Safe Weight Management for Seniors

Safe Weight Management for Seniors Requires a Healthy Diet and Complimentary Exercise Regime

Senior weight management is quite similar to that prescribed to those in younger generations. The key to success is found in a combination of a healthy balanced diet and sustained physical activity. Eat better and move more often is a mantra that applies universally. The science of weight loss is fairly straightforward and requires creating a calorie deficit. Simple big-picture directives aside, however, there are some complications and considerations regarding older adults.

First, before embarking on an exercise or diet regimen, you should discuss your goals with your physician. Your doctor will likely endorse your goals and alert you of any physical conditions that may limit certain exercises or diets. If you are at an increased risk of heart disease or have experienced cardiac issues, your doctor may steer you away from high-intensity cardio workouts or high-fat diets.
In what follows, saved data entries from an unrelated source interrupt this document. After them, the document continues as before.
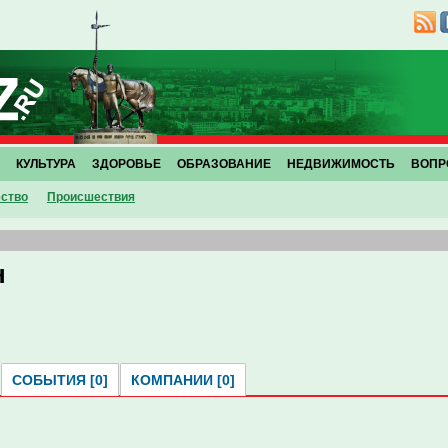
КУЛЬТУРА
ЗДОРОВЬЕ
ОБРАЗОВАНИЕ
НЕДВИЖИМОСТЬ
ВОПР
ство
Проиcшествия
н
СОБЫТИЯ [0]
КОМПАНИИ [0]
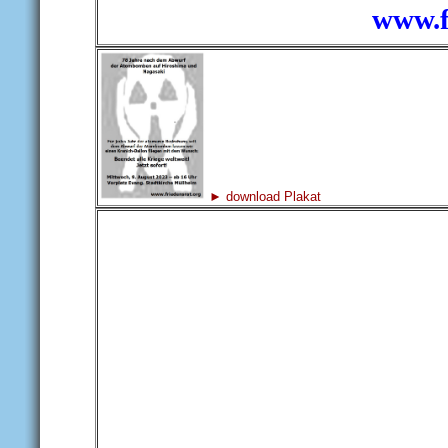
www.f
► download Plakat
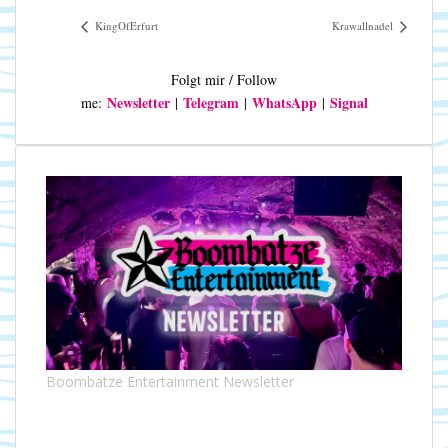
KingOfErfurt
Krawallnadel
Folgt mir / Follow
Newsletter
Telegram
WhatsApp
Signal
me:
|
|
|
Boombatze Entertainment Newsletter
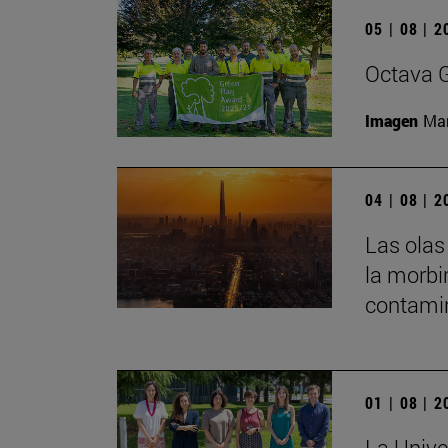
05 | 08 | 
Octava G
Imagen
Man
04 | 08 | 
Las olas
la morbi
contamin
01 | 08 | 
La Unive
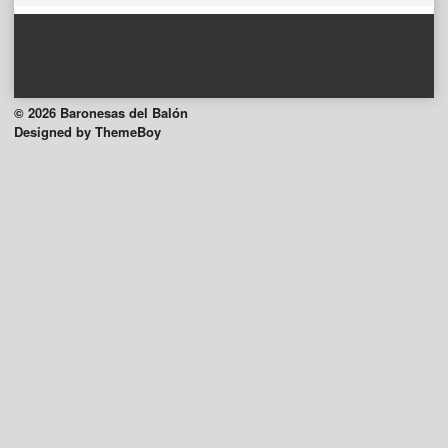
© 2026 Baronesas del Balón
Designed by ThemeBoy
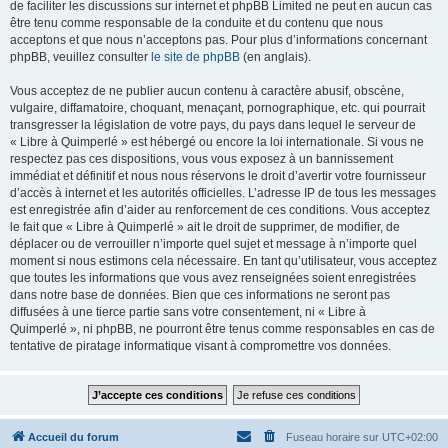
de faciliter les discussions sur internet et phpBB Limited ne peut en aucun cas
être tenu comme responsable de la conduite et du contenu que nous
acceptons et que nous n’acceptons pas. Pour plus d’informations concernant
phpBB, veuillez consulter
le site de phpBB
(en anglais).
Vous acceptez de ne publier aucun contenu à caractère abusif, obscène,
vulgaire, diffamatoire, choquant, menaçant, pornographique, etc. qui pourrait
transgresser la législation de votre pays, du pays dans lequel le serveur de
« Libre à Quimperlé » est hébergé ou encore la loi internationale. Si vous ne
respectez pas ces dispositions, vous vous exposez à un bannissement
immédiat et définitif et nous nous réservons le droit d’avertir votre fournisseur
d’accès à internet et les autorités officielles. L’adresse IP de tous les messages
est enregistrée afin d’aider au renforcement de ces conditions. Vous acceptez
le fait que « Libre à Quimperlé » ait le droit de supprimer, de modifier, de
déplacer ou de verrouiller n’importe quel sujet et message à n’importe quel
moment si nous estimons cela nécessaire. En tant qu’utilisateur, vous acceptez
que toutes les informations que vous avez renseignées soient enregistrées
dans notre base de données. Bien que ces informations ne seront pas
diffusées à une tierce partie sans votre consentement, ni « Libre à
Quimperlé », ni phpBB, ne pourront être tenus comme responsables en cas de
tentative de piratage informatique visant à compromettre vos données.
Accueil du forum
Fuseau horaire sur
UTC+02:00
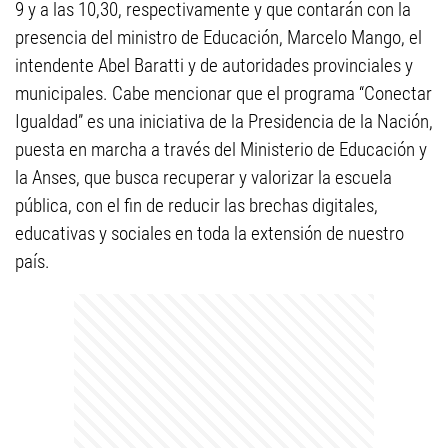
9 y a las 10,30, respectivamente y que contarán con la
presencia del ministro de Educación, Marcelo Mango, el
intendente Abel Baratti y de autoridades provinciales y
municipales. Cabe mencionar que el programa “Conectar
Igualdad” es una iniciativa de la Presidencia de la Nación,
puesta en marcha a través del Ministerio de Educación y
la Anses, que busca recuperar y valorizar la escuela
pública, con el fin de reducir las brechas digitales,
educativas y sociales en toda la extensión de nuestro
país.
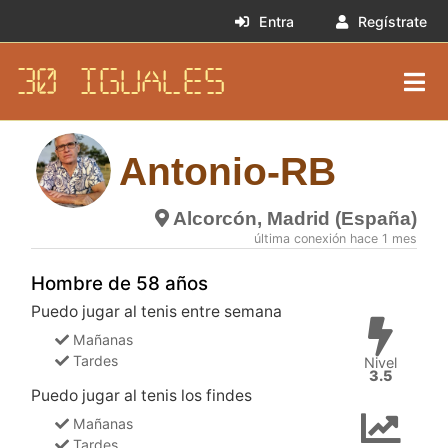
Entra
Regístrate
30 IGUALES
Antonio-RB
Alcorcón, Madrid (España)
última conexión hace 1 mes
Hombre de 58 años
Puedo jugar al tenis entre semana
Mañanas
Tardes
Nivel
3.5
Puedo jugar al tenis los findes
Mañanas
Tardes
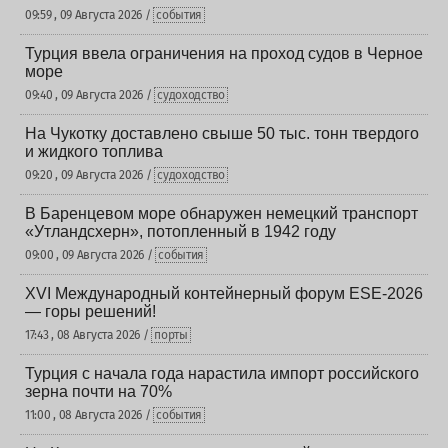
09:59 , 09 Августа 2026 /
события
Турция ввела ограничения на проход судов в Черное
море
09:40 , 09 Августа 2026 /
судоходство
На Чукотку доставлено свыше 50 тыс. тонн твердого
и жидкого топлива
09:20 , 09 Августа 2026 /
судоходство
В Баренцевом море обнаружен немецкий транспорт
«Утландсхерн», потопленный в 1942 году
09:00 , 09 Августа 2026 /
события
XVI Международный контейнерный форум ESE-2026
— горы решений!
17:43 , 08 Августа 2026 /
порты
Турция с начала года нарастила импорт российского
зерна почти на 70%
11:00 , 08 Августа 2026 /
события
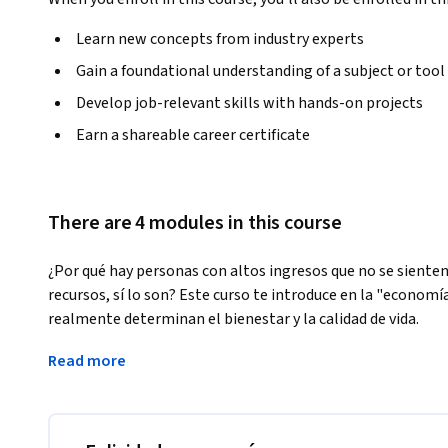
Learn new concepts from industry experts
Gain a foundational understanding of a subject or tool
Develop job-relevant skills with hands-on projects
Earn a shareable career certificate
There are 4 modules in this course
¿Por qué hay personas con altos ingresos que no se sienten
recursos, sí lo son? Este curso te introduce en la "economía
realmente determinan el bienestar y la calidad de vida. 
A lo largo del curso estudiarás conceptos clave como ingre
Read more
bienes relacionales y sociabilidad, comprendiendo cómo est
felicidad individual y colectiva. También analizarás los in
últimas décadas para medir la felicidad y evaluar el bienest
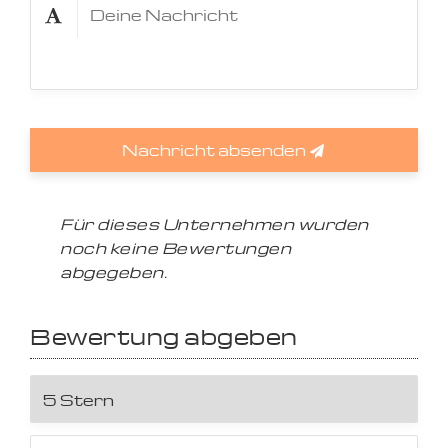
Nachricht absenden
Für dieses Unternehmen wurden
noch keine Bewertungen
abgegeben.
Bewertung abgeben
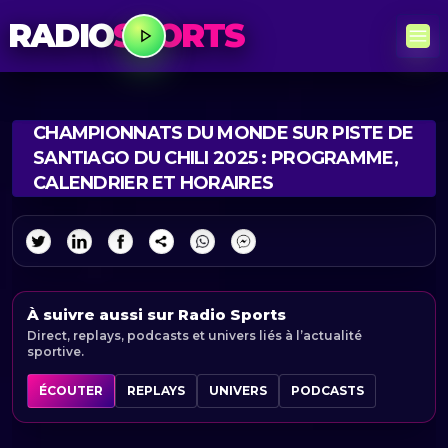
RADIO
SPORTS
CHAMPIONNATS DU MONDE SUR PISTE DE
SANTIAGO DU CHILI 2025 : PROGRAMME,
CALENDRIER ET HORAIRES
À suivre aussi sur Radio Sports
Direct, replays, podcasts et univers liés à l’actualité
sportive.
ÉCOUTER
REPLAYS
UNIVERS
PODCASTS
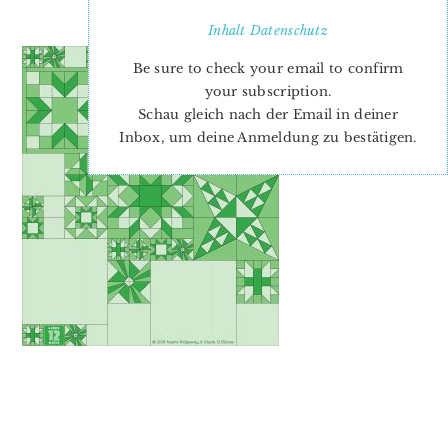
JULI_2019_NEU
Inhalt
Datenschutz
Be sure to check your email to confirm
your subscription.
Schau gleich nach der Email in deiner
Inbox, um deine Anmeldung zu bestätigen.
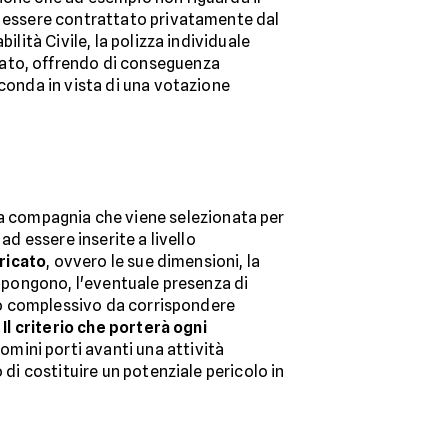
 essere contrattato privatamente dal
lità Civile, la polizza individuale
cato, offrendo di conseguenza
econda in vista di una votazione
la compagnia che viene selezionata per
ad essere inserite a livello
bricato
, ovvero le sue dimensioni, la
ompongono, l'eventuale presenza di
mio complessivo da corrispondere
.
Il criterio che porterà ogni
omini porti avanti una attività
 di costituire un potenziale pericolo in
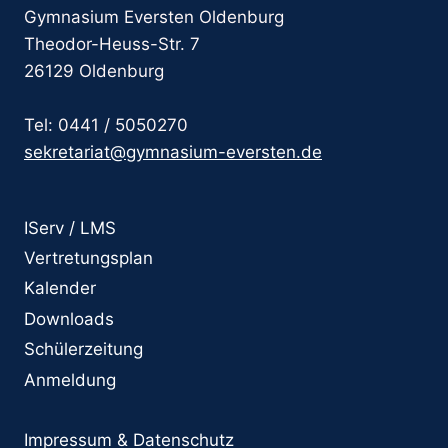
Gymnasium Eversten Oldenburg
Theodor-Heuss-Str. 7
26129 Oldenburg
Tel: 0441 / 5050270
sekretariat@gymnasium-eversten.de
IServ / LMS
Vertretungsplan
Kalender
Downloads
Schülerzeitung
Anmeldung
Impressum & Datenschutz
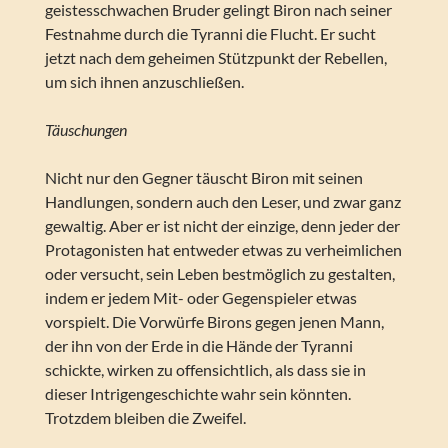
geistesschwachen Bruder gelingt Biron nach seiner
Festnahme durch die Tyranni die Flucht. Er sucht
jetzt nach dem geheimen Stützpunkt der Rebellen,
um sich ihnen anzuschließen.
Täuschungen
Nicht nur den Gegner täuscht Biron mit seinen
Handlungen, sondern auch den Leser, und zwar ganz
gewaltig. Aber er ist nicht der einzige, denn jeder der
Protagonisten hat entweder etwas zu verheimlichen
oder versucht, sein Leben bestmöglich zu gestalten,
indem er jedem Mit- oder Gegenspieler etwas
vorspielt. Die Vorwürfe Birons gegen jenen Mann,
der ihn von der Erde in die Hände der Tyranni
schickte, wirken zu offensichtlich, als dass sie in
dieser Intrigengeschichte wahr sein könnten.
Trotzdem bleiben die Zweifel.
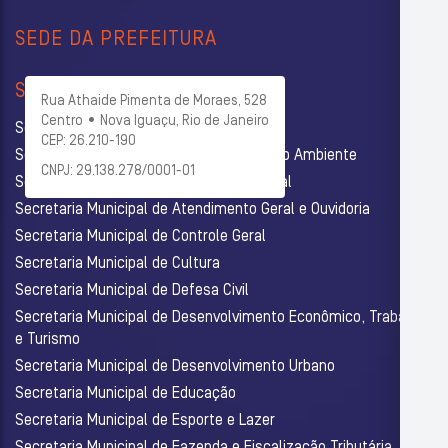
SEDE DA PREFEITURA
SECRETARIAS
Rua Athaide Pimenta de Moraes, 528
Centro • Nova Iguaçu, Rio de Janeiro
Secretaria Municipal de Administração
CEP: 26.210-190
Secretaria Municipal de Agricultura e Meio Ambiente
CNPJ: 29.138.278/0001-01
Secretaria Municipal de Assistência Social
Secretaria Municipal de Atendimento Geral e Ouvidoria
Secretaria Municipal de Controle Geral
Secretaria Municipal de Cultura
Secretaria Municipal de Defesa Civil
Secretaria Municipal de Desenvolvimento Econômico, Trabalho
e Turismo
Secretaria Municipal de Desenvolvimento Urbano
Secretaria Municipal de Educação
Secretaria Municipal de Esporte e Lazer
Secretaria Municipal de Fazenda e Fiscalização Tributária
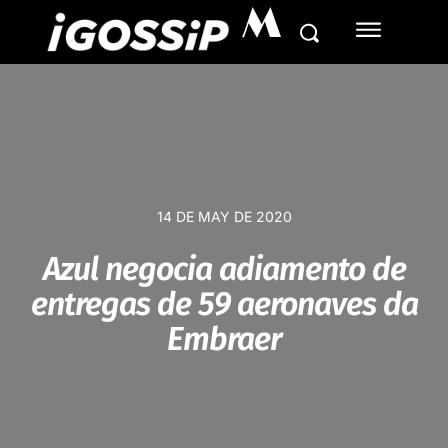
M
14 DE MAY DE 2020
Azul negocia adiamento de
entregas de 59 aeronaves da
Embraer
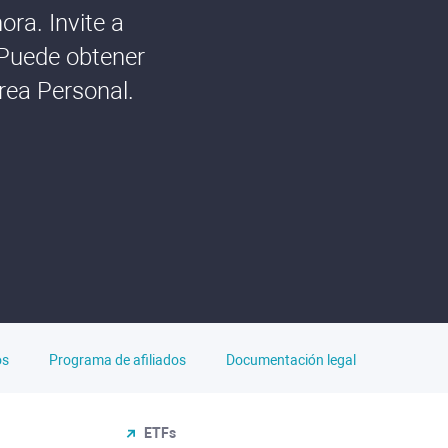
ra. Invite a
 Puede obtener
rea Personal.
os
Programa de afiliados
Documentación legal
ETFs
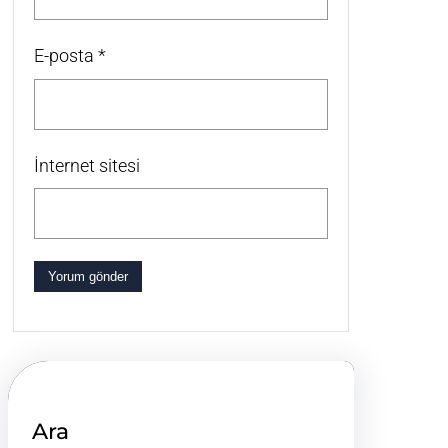
E-posta
*
İnternet sitesi
Ara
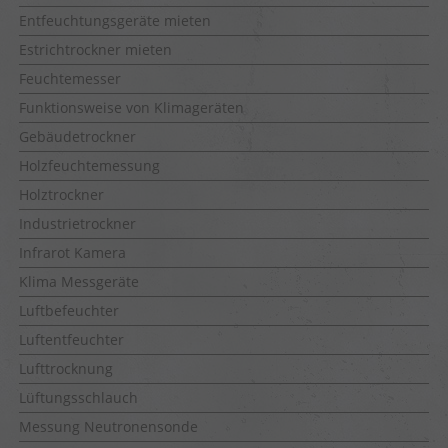
Entfeuchtungsgeräte mieten
Estrichtrockner mieten
Feuchtemesser
Funktionsweise von Klimageräten
Gebäudetrockner
Holzfeuchtemessung
Holztrockner
Industrietrockner
Infrarot Kamera
Klima Messgeräte
Luftbefeuchter
Luftentfeuchter
Lufttrocknung
Lüftungsschlauch
Messung Neutronensonde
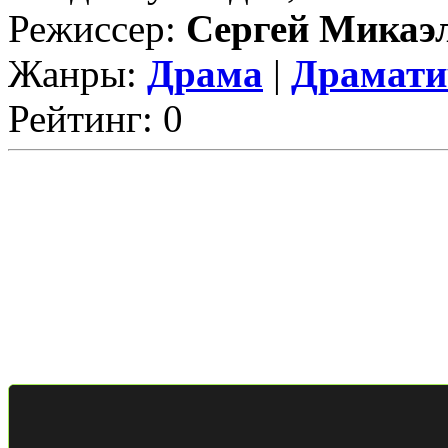
Режиссер:
Сергей Микаэ
Жанры:
Драма
|
Драмати
Рейтинг: 0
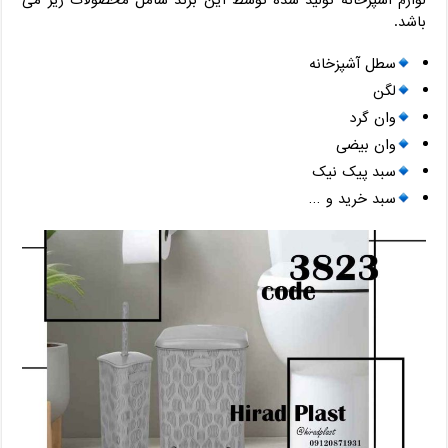
باشد.
سطل آشپزخانه
لگن
وان گرد
وان بیضی
سبد پیک نیک
سبد خرید و …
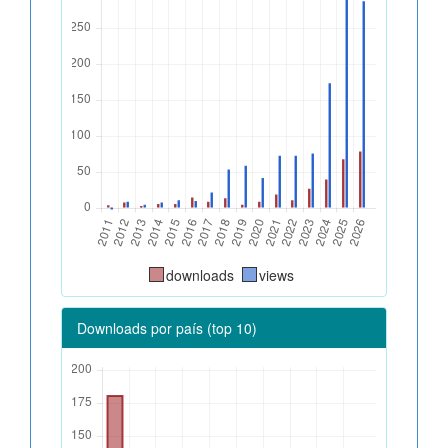
downloads
views
Downloads por país (top 10)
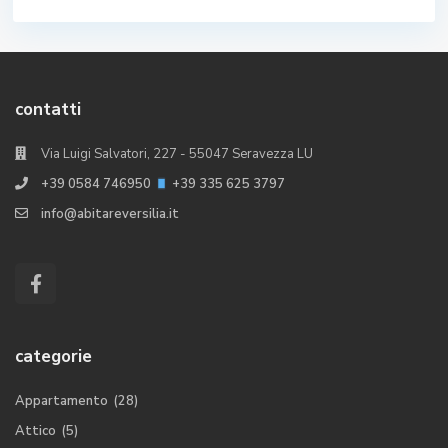
contatti
Via Luigi Salvatori, 227 - 55047 Seravezza LU
+39 0584 746950
+39 335 625 3797
info@abitareversilia.it
categorie
Appartamento
(28)
Attico
(5)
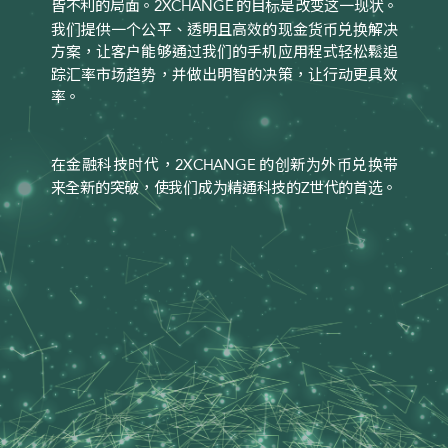
皆不利的局面。
的目标是改变这一现状。
2XCHANGE
我们提供一个公平、透明且高效的现金货币兑换解决
方案，让客户能够通过我们的手机应用程式轻松鬆追
踪汇率市场趋势，并做出明智的决策，让行动更具效
率。
在金融科技时代，
的创新为外币兑换带
2XCHANGE
来全新的突破，使我们成为精通科技的
世代的首选。
Z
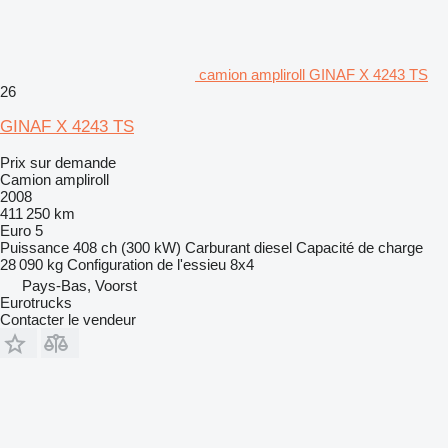
camion ampliroll GINAF X 4243 TS
26
GINAF X 4243 TS
Prix sur demande
Camion ampliroll
2008
411 250 km
Euro 5
Puissance
408 ch (300 kW)
Carburant
diesel
Capacité de charge
28 090 kg
Configuration de l'essieu
8x4
Pays-Bas, Voorst
Eurotrucks
Contacter le vendeur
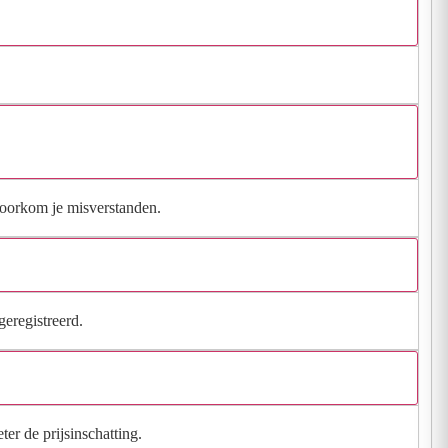
 voorkom je misverstanden.
geregistreerd.
ter de prijsinschatting.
A healthy senior diet is nutritionally dense

As people age, their calorie requirements reduce. This is because metabolisms slow down, and activity levels may be less than during younger years. Many seniors experience this in reduced appetites, which can naturally help keep diets and waistlines in check. Reduced appetites become problematic when meals are skipped in favor of snacks that are rich in low-quality ingredients and empty calories. Although a male over 65 may only require 2,000 calories each day, if 1,000 of them come from candy bars or donuts, there is an increased risk of gaining weight. These empty calories leave us unsatisfied, looking for more to eat.

Aim for fewer calories with more nutrients. Increasing protein is a surefire way to feel satisfied with fewer calories. Avoid or reduce carbohydrates, especially those found in sugar, bread, pasta and rice. Vegetables make us feel full while adding negligible calories, and several can stand in for starches in meals. If you enjoy pasta, try substituting julienned carrots, zucchini, summer squash or sweet potatoes for spaghetti. If you like the taste, make this substitution a part of your cooking routine by investing in a spiral vegetable slicer.

Resist the temptation to drown your meat, fish, and veggies in high-fat sauces or salty condiments. Heart health should also be a primary consideration in creating a balanced diet. Get to know the different kinds of fats, which ones are good such as olive oil, avocados and grass fed butter – and which ones are not so good including the trans fats that are often found in processed and convenience foods.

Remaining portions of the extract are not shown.